Living Trust (Revocable) – This form creates an entity that can be managed by the principal or another individual of their choosing. Ownership of the principal’s assets can be transferred to the entity and held there until the principal dies or the document is revoked. Just like a Will, a Living Trust allows for the appointment of beneficiaries. The most significant difference between a Will and a Living Trust concerning estate distribution is that a Living Trust does not go through probate court.
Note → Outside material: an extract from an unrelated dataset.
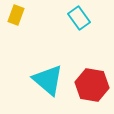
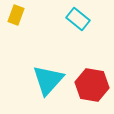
cyan rectangle: moved 1 px left, 1 px down; rotated 15 degrees counterclockwise
cyan triangle: rotated 32 degrees clockwise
Consequently, the beneficiaries can receive their assets immediately after the principal dies.

  • Signing Requirements (§ 130.155) – No specific signing regulations. However, it is always best to sign in the presence of a notary public and two (2) adult witnesses.

Step 6 – Storing the Forms

For the Advance Directive and the Durable (Financial) Power of Attorney, the original documents should be given to the elected representatives (the health care representative and financial attorney-in-fact). The Last Will and Testament and Living Trust can be given to the principal’s attorney, spouse, children, or the beneficiaries. This process assures that the forms can be accessed quickly upon the death or incapacitation of the principal.